THE WRITER'S TECHNIQUE IN THIRTEEN THESES
- Anyone intending to embark on a major work
should be lenient with himself and, having completed a stint, deny himself
nothing that will not prejudice the next.
- Talk about what you have written, by all means,
but do not read from it while the work is in progress. Every gratification
procured in this way will slacken your tempo. If this regime is followed, the
growing desire to communicate will become in the end a motor for completion.
- In your working conditions avoid everyday
mediocrity. Semi-relaxation, to a background of insipid sounds, is degrading. On
the other hand, accompaniment by an etude or a cacophony of voices can become as
significant for work as the perceptible silence of the night. If the latter
sharpens the inner ear, the former acts as a touchstone for a diction ample
enough to bury even the most wayward sounds.
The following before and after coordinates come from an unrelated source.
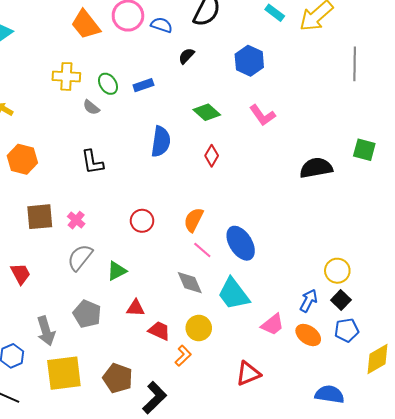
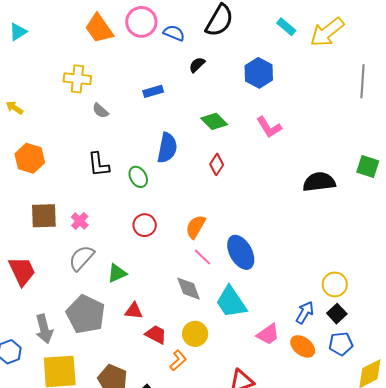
green ellipse: (108, 84) -> (138, 177), moved
red trapezoid: (21, 274) -> (22, 271), size x1.4
gray pentagon: (87, 314) -> (86, 314), size x1.4

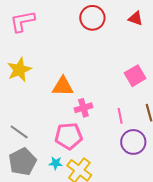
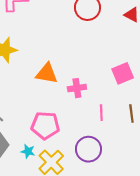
pink cross: (83, 108) -> (77, 88), moved
purple circle: (133, 142) -> (88, 149), moved

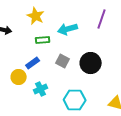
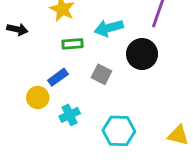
black circle: (91, 63) -> (142, 54), moved

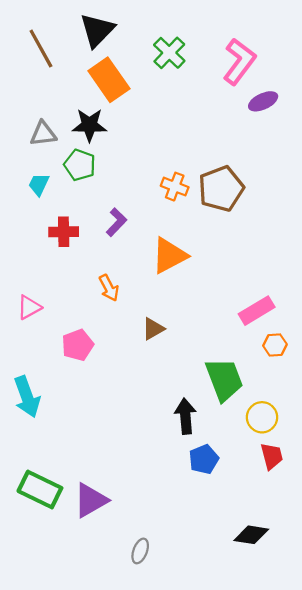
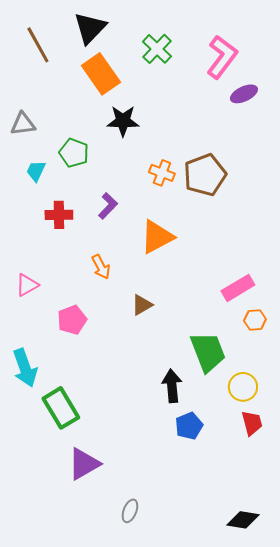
black star: (89, 125) -> (123, 121), moved
gray triangle: (43, 134) -> (23, 124), moved
green rectangle: (40, 490) -> (61, 408), moved, turned 33
black diamond: (251, 535) -> (243, 520), moved

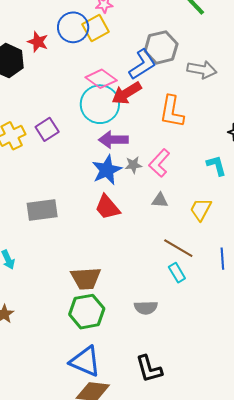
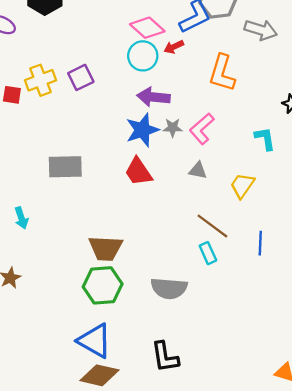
red arrow: (127, 93) -> (174, 47), size x0.6
cyan circle: (100, 104) -> (143, 56), size x0.7
gray semicircle: (146, 308) -> (169, 288), size x1.4

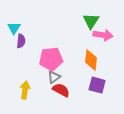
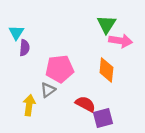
gray triangle: (54, 77) -> (48, 90), moved
purple square: (97, 85) -> (103, 118), moved, turned -30
red semicircle: (61, 90) -> (85, 104), moved

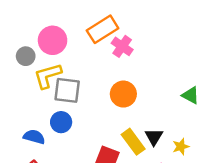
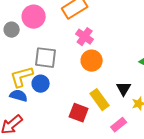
pink cross: (122, 46) -> (85, 37), moved
yellow L-shape: (48, 76) -> (22, 77), moved
black triangle: (154, 137) -> (124, 89), moved

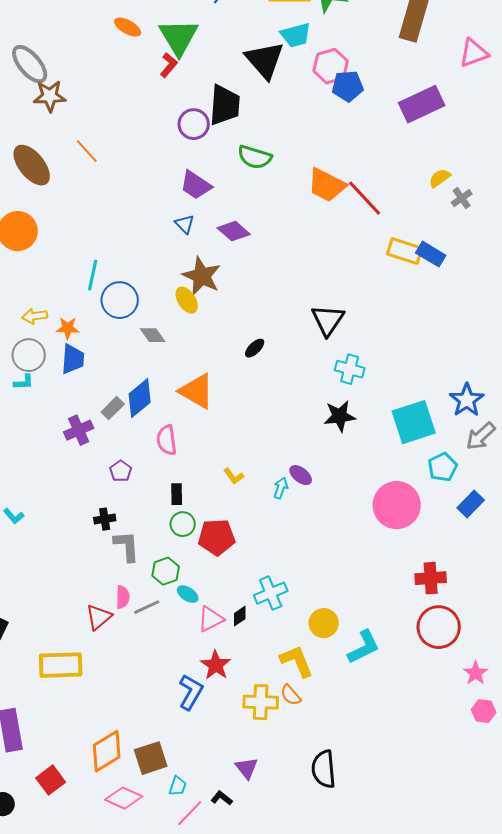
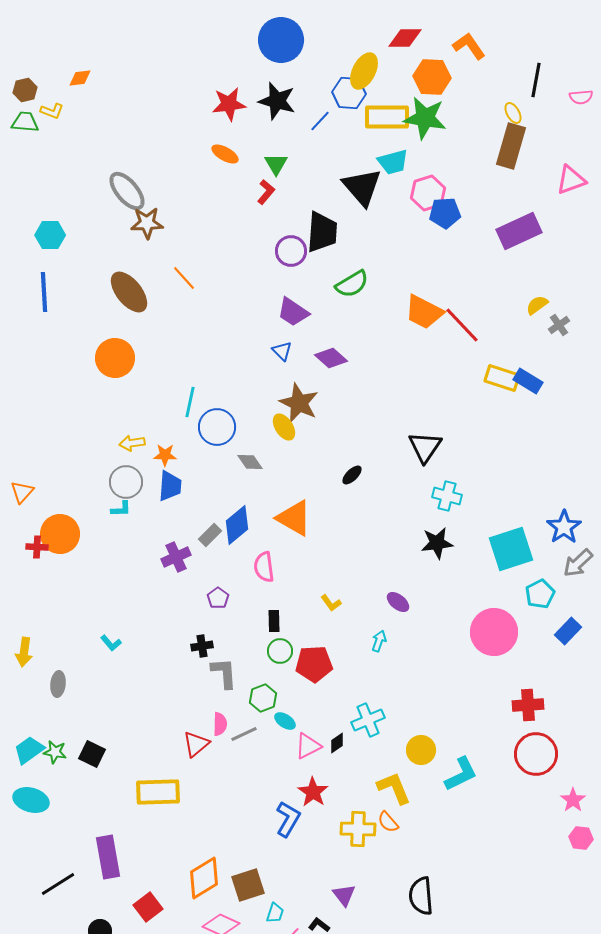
green triangle: (179, 37) -> (276, 164), size x0.6
green semicircle: (255, 157) -> (352, 284), turned -48
cyan arrow: (281, 488) -> (379, 641), moved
- Avoid haphazard writing materials. A pedantic
adherence to certain papers, pens, inks is beneficial. No luxury, but an
abundance of these utensils is indispensable.
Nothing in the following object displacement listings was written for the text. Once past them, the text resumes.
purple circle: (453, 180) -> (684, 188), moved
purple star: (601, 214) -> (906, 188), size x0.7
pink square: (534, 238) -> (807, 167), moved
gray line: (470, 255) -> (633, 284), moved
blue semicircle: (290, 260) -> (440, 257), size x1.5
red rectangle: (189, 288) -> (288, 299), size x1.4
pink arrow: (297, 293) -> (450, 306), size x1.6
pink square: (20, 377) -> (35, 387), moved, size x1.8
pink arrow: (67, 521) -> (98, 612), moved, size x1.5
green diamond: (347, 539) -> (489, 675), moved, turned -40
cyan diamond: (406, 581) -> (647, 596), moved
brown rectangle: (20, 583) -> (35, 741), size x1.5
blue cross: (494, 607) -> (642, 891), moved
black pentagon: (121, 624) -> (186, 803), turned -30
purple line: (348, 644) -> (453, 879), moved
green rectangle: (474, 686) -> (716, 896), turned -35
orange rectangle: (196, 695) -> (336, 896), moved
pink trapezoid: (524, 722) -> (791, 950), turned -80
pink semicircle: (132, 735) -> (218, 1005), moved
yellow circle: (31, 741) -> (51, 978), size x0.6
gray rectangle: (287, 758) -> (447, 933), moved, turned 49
- Let no thought pass incognito, and keep your
notebook as strictly as the authorities keep their register of aliens.
- Keep your pen aloof from inspiration, which it
will then attract with magnetic power. The more circumspectly you delay writing
down an idea, the more maturely developed it will be on surrendering itself.
Speech conquers thought, but writing commands it.
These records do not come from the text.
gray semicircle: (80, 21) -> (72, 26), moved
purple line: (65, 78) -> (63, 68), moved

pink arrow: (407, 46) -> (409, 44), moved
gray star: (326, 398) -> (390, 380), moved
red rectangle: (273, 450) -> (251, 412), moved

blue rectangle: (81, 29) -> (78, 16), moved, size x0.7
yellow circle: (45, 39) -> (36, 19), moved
- Never stop writing because you have run out of
ideas. Literary honour requires that one break off only at an appointed moment
(a mealtime, a meeting) or at the end of the work.
- Fill the lacunae of inspiration by tidily
copying out what is already written. Intuition will awaken in the process.
- Nulla dies sine linea ['No day without
a line'] – but there may well be weeks.
- Consider no work perfect over which you have not
once sat from evening to broad daylight.
- Do not write the conclusion of a work in your
familiar study. You would not find the necessary courage there.
- Stages of composition: idea – style – writing.
The value of the fair copy is that in producing it you confine attention to
calligraphy. The idea kills inspiration, style fetters the idea, writing pays
off style.
- The work is the death mask of its conception.